Eine Entdeckungsmaßnahme ist nicht der Test, ob etwas unter Idealbedingungen funktioniert. Sie ist der Nachweis, dass das Design gegenüber den Störgrößen aus Schritt 1 robust bleibt. Schritt 5 dokumentiert die Methoden, die diesen Nachweis erbringen, etwa Validierung unter Störgrößen (N1 bis N6, inklusive vorhersehbarem Fehlgebrauch), hochbeschleunigte Lebensdauertests (HALT, Highly Accelerated Life Test, zum Ausloten der Belastungsgrenzen in der Entwicklung) und beschleunigte Belastungsscreenings (HASS, Highly Accelerated Stress Screen, zur Serienabsicherung), Feldkorrelation, Zuverlässigkeitstests (B10, MTBF), Kundennutzungssimulation und Verifikation unter Toleranz im Worst-Case. Die Entdeckungsbewertung (E) misst, wie wirksam diese Entdeckungsmaßnahmen sind.

Die Wissensrichtung entscheidet die Zuordnung


Vermeidungs- und Entdeckungsmaßnahmen erzeugen beide Wissen. Die Richtung des Wissens entscheidet die Zuordnung: Wissen, das in die Auslegung fließt, begründet eine Vermeidungsmaßnahme.
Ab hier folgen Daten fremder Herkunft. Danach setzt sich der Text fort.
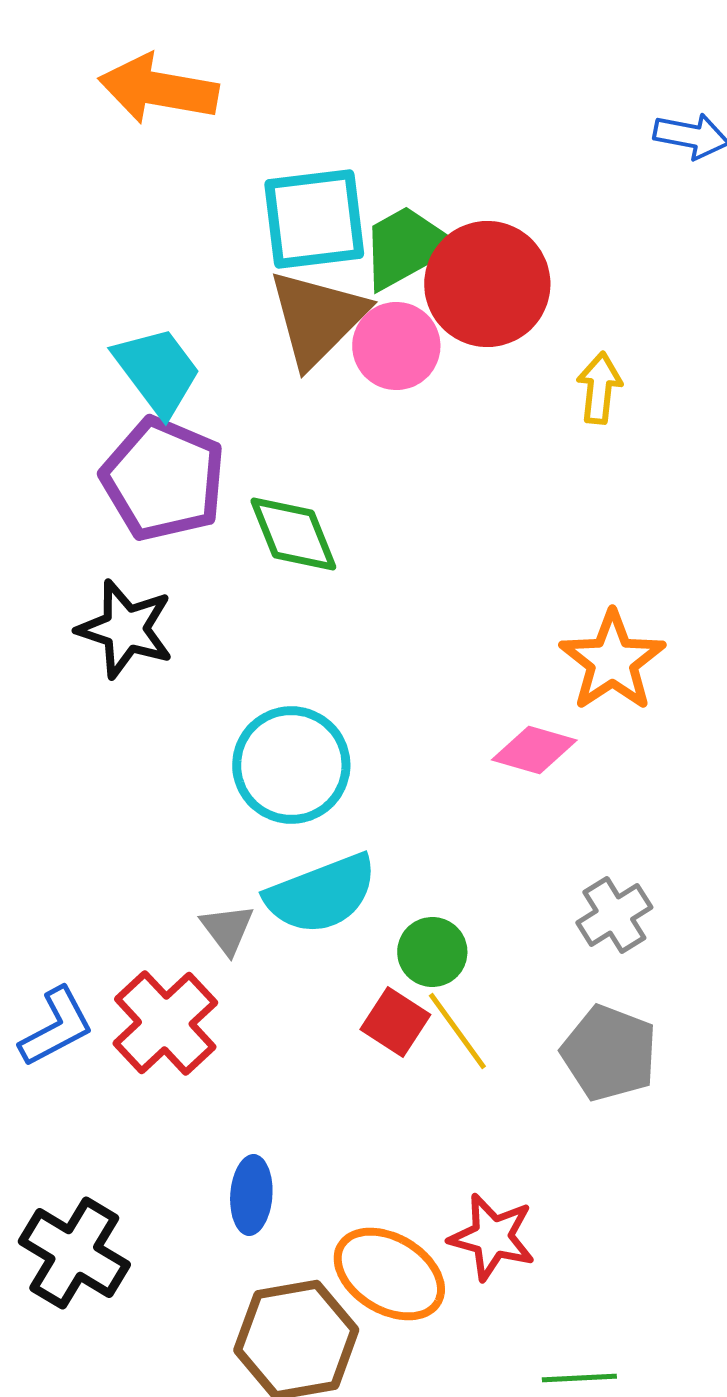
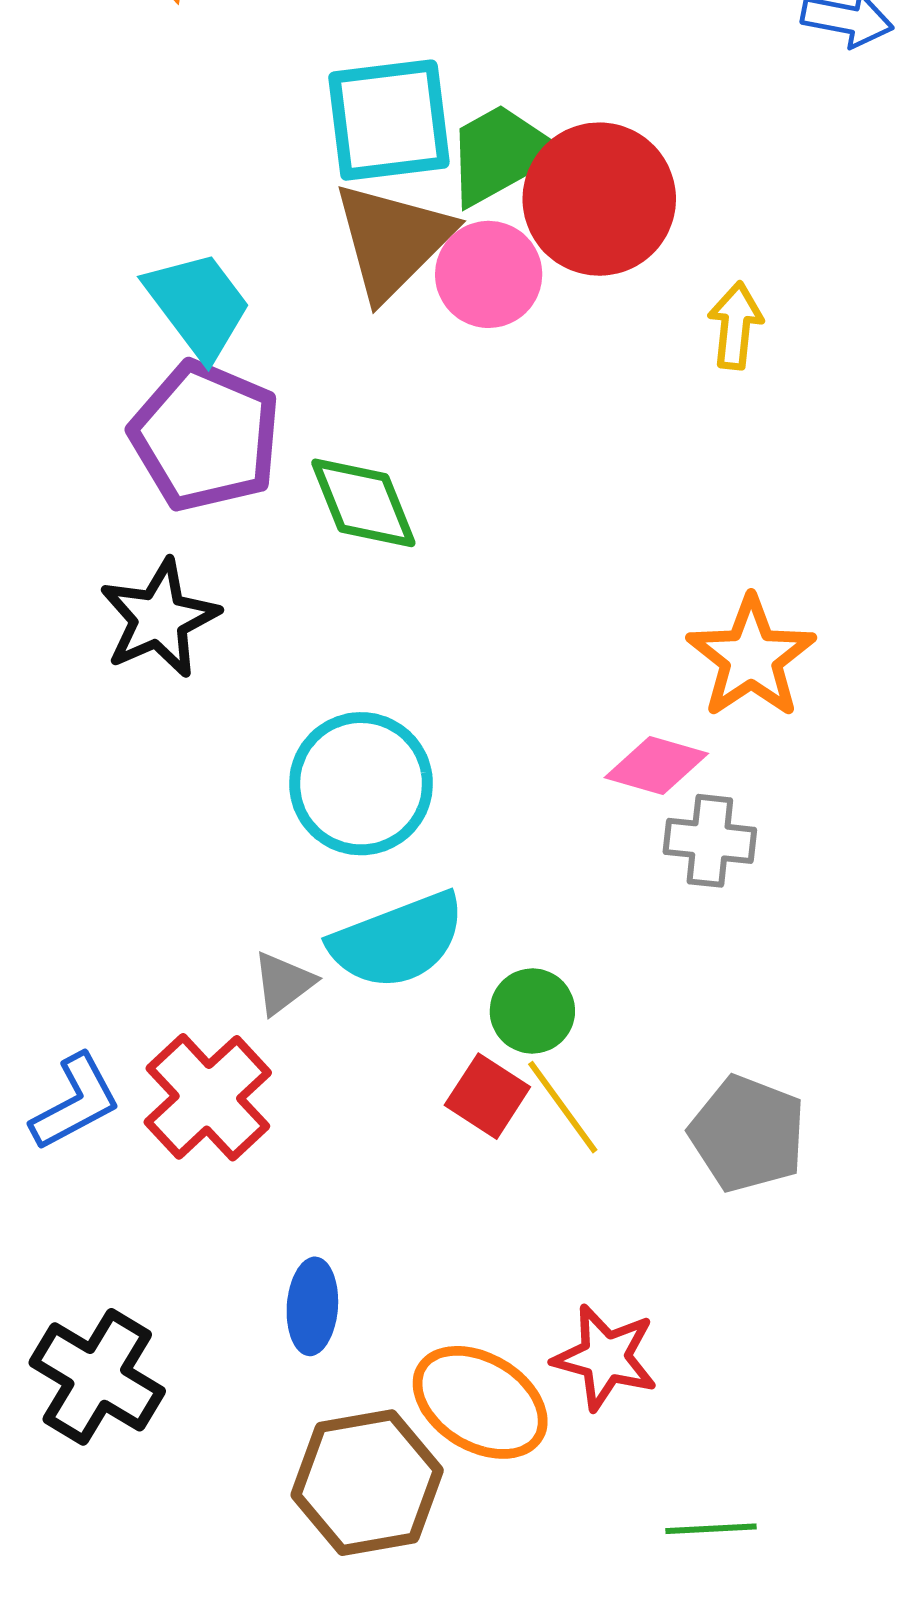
black star: (125, 629) -> (159, 618), turned 30
gray cross: (614, 915) -> (710, 841), moved, turned 38
gray triangle: (227, 929) -> (283, 983), turned 30

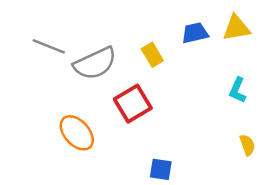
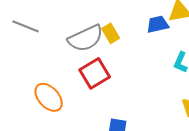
blue trapezoid: (195, 33) -> (158, 24), moved
gray semicircle: (95, 63) -> (86, 38), moved

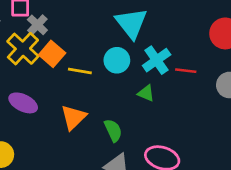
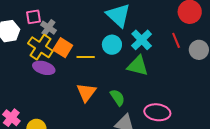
red line: (186, 71) -> (176, 40), moved, turned 70
green triangle: (146, 93) -> (138, 66), size x1.6
purple ellipse: (23, 103) -> (44, 68), moved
Wissen, das der Nachweisführung dient, begründet eine Entdeckungsmaßnahme. Weder der Ort noch die Menge noch der Zeitpunkt der Wissenserzeugung entscheiden. Insbesondere ist der Design Freeze keine Grenze zwischen A und E: Ein Prototypentest vor dem Freeze bleibt Entdeckungsmaßnahme, eine FEM-Nachrechnung nach dem Freeze bleibt Vermeidungsmaßnahme. Dasselbe Prüfverfahren kann sogar beide Rollen tragen. Ergebnisoffen, mit variierten Parametern und Auslegungswerten als Output, ist es eine Vermeidungsmaßnahme. Gegen definierte Akzeptanzkriterien, mit dem Nachweis als Output, ist es eine Entdeckungsmaßnahme.
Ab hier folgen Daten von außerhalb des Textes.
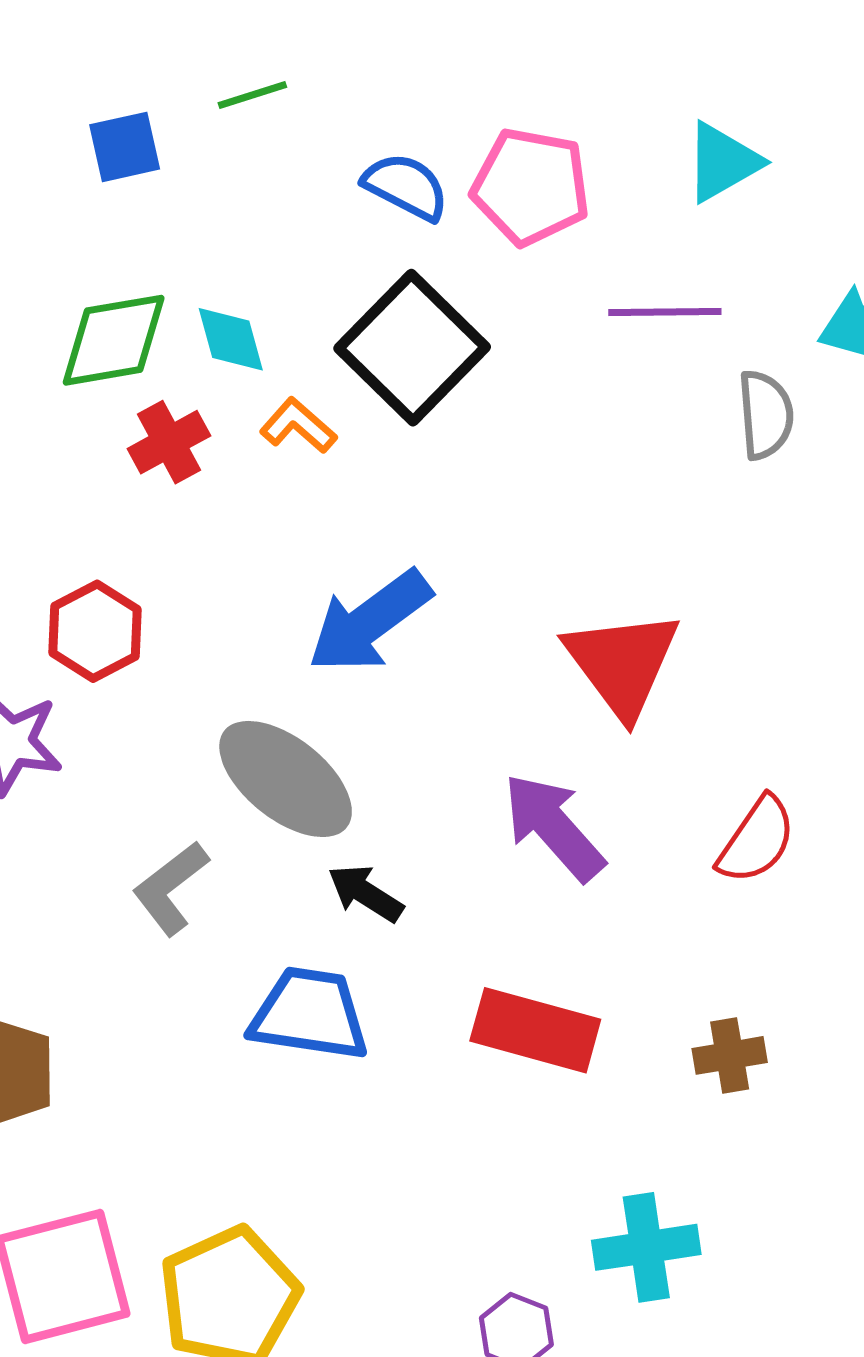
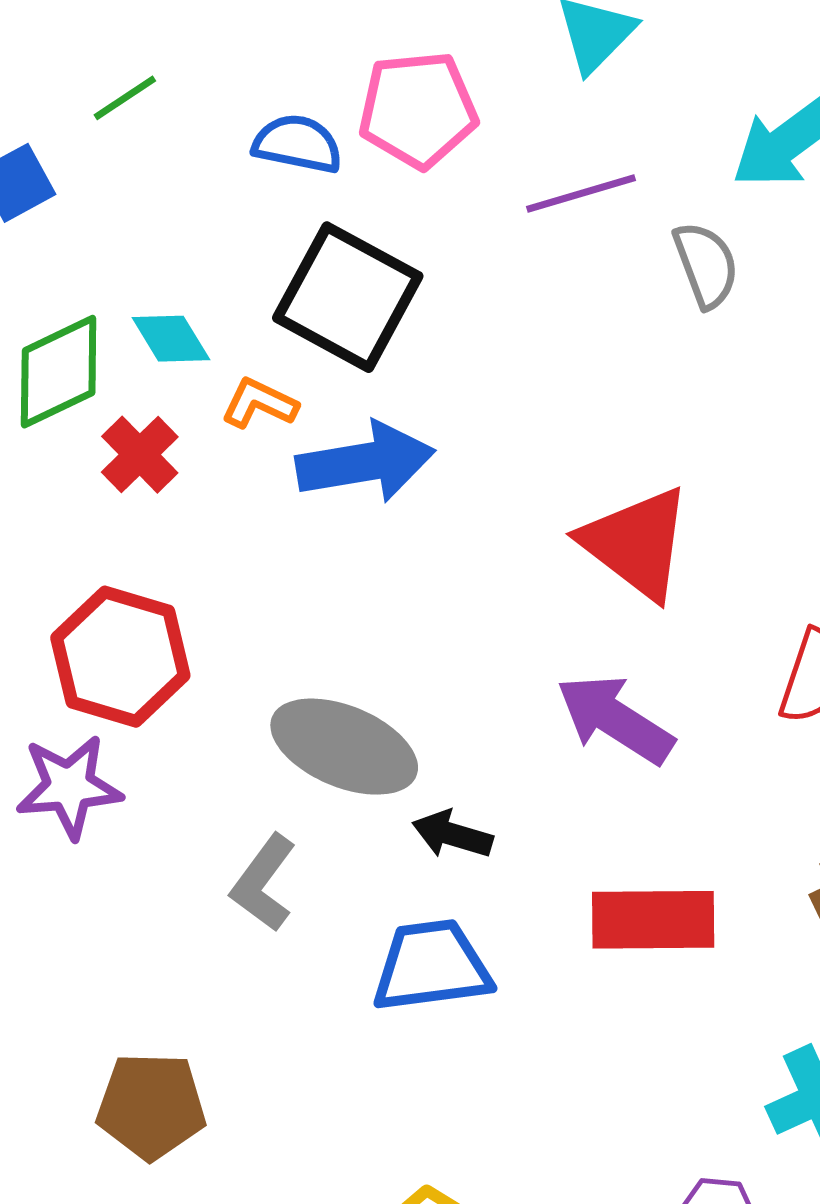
blue arrow: (370, 621) -> (365, 462), moved, turned -137
red hexagon: (95, 631) -> (120, 657), size x1.4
Die Entdeckungsbewertung (E) in vier Dimensionen


In der Design-FMEA muss eine einzige Zahl vier Fragen zugleich beantworten, sonst ist die Bewertung geraten. Erstens die Fähigkeit des Nachweisverfahrens: Passt die Prüfmethode zum Fehlermodus, etwa FEM-Auflösung zur Fehlergröße oder Messunsicherheit zur Spezifikationsbreite? Zweitens die Repräsentationsfähigkeit der Prüflinge: Borderline-Prüflinge statt Golden Samples, gemessen an Werkzeugstatus, Materialcharge, Stichprobengröße und Abdeckung der Anwendungsfälle. Drittens der Zeitpunkt der Entdeckung: Je später ein Auslegungsfehler entdeckt wird, desto schlechter der E-Wert. Viertens die Nachweisstrategie: OK/NOK liefert keine Reserveinformation, ein Test bis zum Versagen quantifiziert die Versagensgrenze und damit die Marge, ein Degradationstest verfolgt den Verschleißpfad bis zur Lebensdauer-Extrapolation. Machen Sie die Hypothese hinter der Bewertung explizit.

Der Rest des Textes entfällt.